Fascinada, empiezo a fotografiar las burbujas, el movimiento que poseen, las formas magníficas que flotan en el aire y la inundación de pompas pequeñas que rodean a las grandes. Capto también la pericia del artista. Son explosiones hermosas que, en un sitio como este, se aprecian mejor que en cualquier lugar.

Dentro del espacio focal, en el objetivo de mi lente, varios niños y niñas se cruzan tratando de agarrar con las manos las burbujas gigantes. Sin remedio, salen en mis fotos. Se mueven, corren, saltan. Invaden mis imágenes de jabón y les otorgan cierta gracia. Tomo muchas, algunas muy buenas. La tarde es perfecta. El escenario es perfecto. Mi ánimo es perfecto. Pero claro, perfecto no existe.

Dispongo retirarme, mi acompañante lo solicita. Tenemos planes.

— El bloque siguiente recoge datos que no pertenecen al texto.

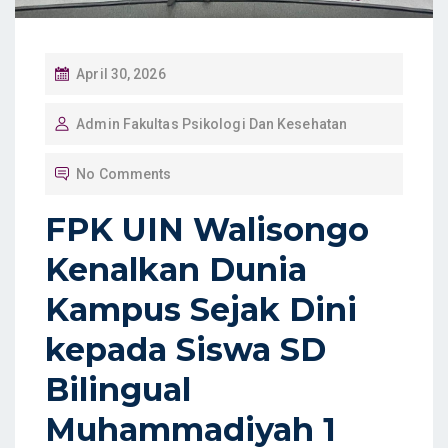
P
April 30, 2026
O
Admin Fakultas Psikologi Dan Kesehatan
S
T
No Comments
E
D
FPK UIN Walisongo
O
Kenalkan Dunia
N
Kampus Sejak Dini
kepada Siswa SD
Bilingual
Muhammadiyah 1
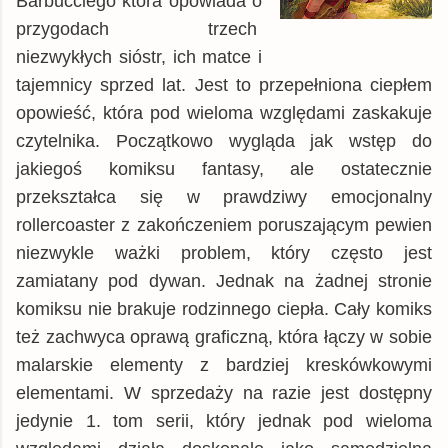
Barbucciego która opowiada o
gildia.pl
książka
34,99 zł
przygodach trzech
niezwykłych sióstr, ich matce i
Matras.pl
książka
36,27 zł
tajemnicy sprzed lat. Jest to przepełniona ciepłem
swiatksiazki.pl
książka
36,44 zł
opowieść, która pod wieloma względami zaskakuje
chodnikliteracki.pl
książka
38,27 zł
czytelnika. Początkowo wygląda jak wstęp do
znak.com.pl
książka
38,77 zł
jakiegoś komiksu fantasy, ale ostatecznie
Woblink.com
książka
42,49 zł
przekształca się w prawdziwy emocjonalny
inbook.pl
książka
44,92 zł
rollercoaster z zakończeniem poruszającym pewien
niezwykle ważki problem, który często jest
booktime.pl
książka
48,29 zł
zamiatany pod dywan. Jednak na żadnej stronie
Empik
książka
49,38 zł
komiksu nie brakuje rodzinnego ciepła. Cały komiks
© BUY.BOX
też zachwyca oprawą graficzną, która łączy w sobie
malarskie elementy z bardziej kreskówkowymi
elementami. W sprzedaży na razie jest dostępny
jedynie 1. tom serii, który jednak pod wieloma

Estoy por abandonar la plaza cuando escucho a una mujer hablarme golpeado, con cierto volumen y urgencia, en inglés. Viene detrás de mí. Pone su mano en mi hombro y arremete en un monólogo extranjero golpeado, con reclamos sobre mi sesión fotográfica.

¿Por qué les estaba tomando fotos a mis hijos? Pregunta la señora del inglés golpeado. Asustada y sorprendida, totalmente desprevenida, en mi inglés chapín respondo balbuceando. No estaba fotografiando a sus niños, ni sé quiénes son. Tomaba fotos del señor de las burbujas y de sus burbujas. No sé cómo decirle que me parecieron un espectáculo simple, pero sobrecogedor en una tarde romana como esta. No le digo que sus niños no eran asunto de mi interés mientras tomaba las fotos, no encuentro temple para mandarla a volar.

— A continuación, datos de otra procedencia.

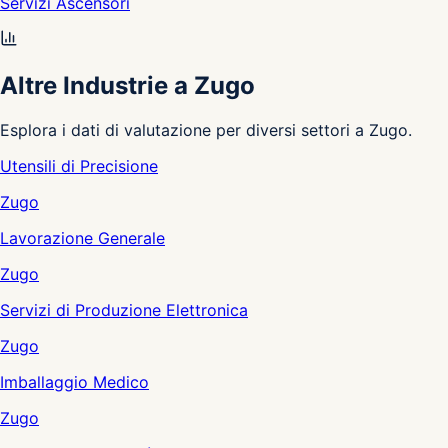
Servizi Ascensori
Altre Industrie a Zugo
Esplora i dati di valutazione per diversi settori a Zugo.
Utensili di Precisione
Zugo
Lavorazione Generale
Zugo
Servizi di Produzione Elettronica
Zugo
Imballaggio Medico
Zugo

Autoritaria, reclama que las borre enfrente de ella, exige verlas y exige que una a una vaya eliminando cada foto en la que asoman sus niños. Aunque estén de espalda, aunque sus rostros no se distingan, la madre exige que no quede rastro de sus crías en mi celular. Y por alguna razón que aun no comprendo, cedo. Obedezco. “This one, this one, too. This other one. Here, here”. En medio de su arrebato, se van mis mejores burbujas.

El meollo del asunto

¿Dónde empieza mi derecho a tomar libremente fotos en un sitio público? ¿Dónde empieza el derecho de la señora europea, a quien no veré jamás, a reclamar que una guatemalteca haga con sus fotos lo que ella demanda? 

Hago lo que pide con una sensación inmensa de atropello. No encuentro argumentos para defender mi libertad de tomar fotos. No es un tema de idioma, es un asunto de descolocación, de amargo asombro. Desconozco la desagradable sensación.

¿Cuándo nos convertimos en seres tan desconfiados?

Imagínate la escena. Las mujeres de nuestra tierra somos un pedacito de gente al lado de las mujeronas europeas, nórdicas. Porque la presunta madre es nórdica o teutona. No sé ni me importa. Esta altísima rubia se me viene encima con su voz de emergencia, con sus ojos transparentes desorbitados y exige que haga lo que ordena. Y yo obedezco, como si su estatura y recias demandas le otorgaran autoridad sobre mí.

Cuando mi acompañante nota que obedezco, le dice:

Está usted en un sitio público. Un lugar visitado por miles de personas, la plaza es un homenaje a la libertad. Si no quiere que sus hijos aparezcan en fotos ajenas, le recomiendo no traerlos aquí. Los turistas, usted también lo es, supongo, tomamos fotos. Y, aunque como padres entendemos algo de su preocupación, no entendemos la arrogancia de su exigencia. No tiene ningún derecho.

Sus palabras reflejan lo que siento, de ahí la indignación.

Después de la incomodidad del momento y de sentirme atropellada, me queda la duda genuina. En estos tiempos globales, digitales, hiperconectados… ¿Dónde empiezan y terminan mis derechos? ¿Dónde los de esa madre? ¿Por qué el peligro es lo primero que se sitúa en el centro de nuestro pensamiento?




La plaza del desencuentro se llama Piazza del Popolo. Su nombre lo dice, es La Plaza del Pueblo, un lugar de y para todos. O tal vez, como el miedo entre seres humanos es cada vez más denso y la desconfianza una regla, ya no lo es. ¡Qué tristeza!